Why does program works only if I temporarily assign a value to `char **` variable?

Question

I'm trying to allocate a string in one function and return it through a pointer of type char **. If I just do the trivial thing of creating a pointer of type char **, passing it to a function and letting the function changing the value to the pointer to the string, the program compiles but returns Program returned: 139.

However, if I simply assign a value before calling the function, it works!

#include <stdio.h>
#include <stdlib.h>

#include<stdbool.h>  // Include bool type


void getString(char **str_ptr){
    char * my_str = "String I passed." ;
    *str_ptr = my_str ;
}

void printMyStr(char **str_ptr){
    int i = 0;
    
    char *str = *str_ptr;

    printf("Print starts \n\t" );
    // looping till the null character is encountered
    while(str[i] != '\0')
    {
        printf("%c", str[i]);
        i++;
    }
    printf("\nPrint ends \n" );
}

int main() {
    
    char *str = "My great String";
    char **str_ptr;

    str_ptr = &str; \\ If this is commented, errors with 139
    getString(str_ptr);

    printMyStr(str_ptr);

    return 0;
};

The above program returns 0 outputs

Print starts 
    String I passed.
Print ends 

However if I comment out the line str_ptr = &str;, then it returns 139 and prints nothing.
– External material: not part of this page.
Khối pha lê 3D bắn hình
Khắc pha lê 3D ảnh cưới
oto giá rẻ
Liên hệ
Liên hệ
So, why does it fail and when I comment that line?

And why does it work with that line? How does that line change anything (but still "String I passed." is what is outputed)

Answer 1

if you comment out the line, then your program does:

char **str_ptr;
*str_ptr = "String I passed.";

which is no different than, for example.

int *int_ptr;
*int_ptr = 42;

and it writes some thing to an unknown memory address (we don't know the address because we don't know what address the pointer variable contains) and crashes.

If you are especially unlucky it will overwrite something important (or at least, as important as anything could be in this silly little program) instead of crashing.
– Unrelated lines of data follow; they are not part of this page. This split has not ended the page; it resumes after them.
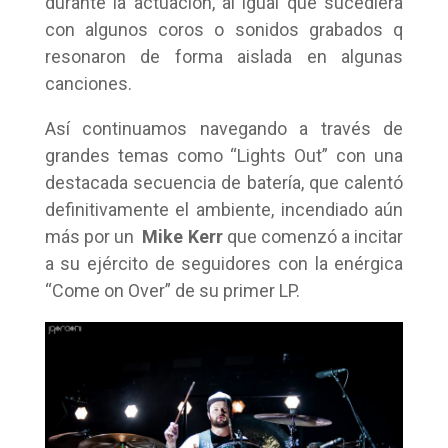
durante la actuación, al igual que sucediera
con algunos coros o sonidos grabados q
resonaron de forma aislada en algunas
canciones.
Así continuamos navegando a través de
grandes temas como “Lights Out” con una
destacada secuencia de batería, que calentó
definitivamente el ambiente, incendiado aún
más por un
Mike Kerr
que comenzó a incitar
a su ejército de seguidores con la enérgica
“Come on Over” de su primer LP.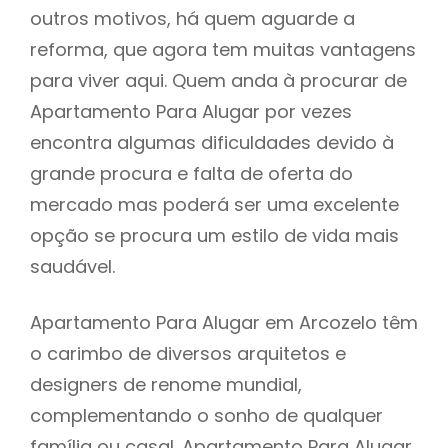
outros motivos, há quem aguarde a
reforma, que agora tem muitas vantagens
para viver aqui. Quem anda à procurar de
Apartamento Para Alugar por vezes
encontra algumas dificuldades devido à
grande procura e falta de oferta do
mercado mas poderá ser uma excelente
opção se procura um estilo de vida mais
saudável.
Apartamento Para Alugar em Arcozelo têm
o carimbo de diversos arquitetos e
designers de renome mundial,
complementando o sonho de qualquer
família ou casal. Apartamento Para Alugar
When you comment the line, now you are telling it where to write the data to:

char **str_ptr;
str_ptr = &str;
*str_ptr = "String I passed.";

is the same as

str = "String I passed.";

Answer 2

Your program doesn't crash/invoke undefined behavior with str_ptr = &str; included because that initializes it to a valid memory address within your process space.

char *str = "My great String";
char **str_ptr;

str_ptr = &str; // *str_ptr now points to "My great String"

So when you dereference in getString, all is well

void getString(char **str_ptr){
    // ok to dereference now, because you initizlied it to some valid memory.
    *str_ptr = "String I passed.";
}

Perhaps you're thinking, "char str* from main doesn't exist in getString, so doesn't *str_ptr in getString dereference something out of scope?" Two things there:

1. String literals have static storage duration, and so they remain alive throughout program lifetime.
2. Even for a different variable type, *str_ptr would be valid, since the thing it points to is still alive. The variables local to a function don't die until the closing brace } of the function. You initialize str_ptr with the address of a variable in main, and it stays alive until main exits (which also just so happens to be the lifetime of the program in this case).

Answer 3

I'll just copy the relevant lines you gave. But first, I'll inline the function, so you can see better what's happening. A function parameter is a locl variable that's initialised before the function call, so what I'll do is rename it to make it a new local variable and assign it as if it were a function call.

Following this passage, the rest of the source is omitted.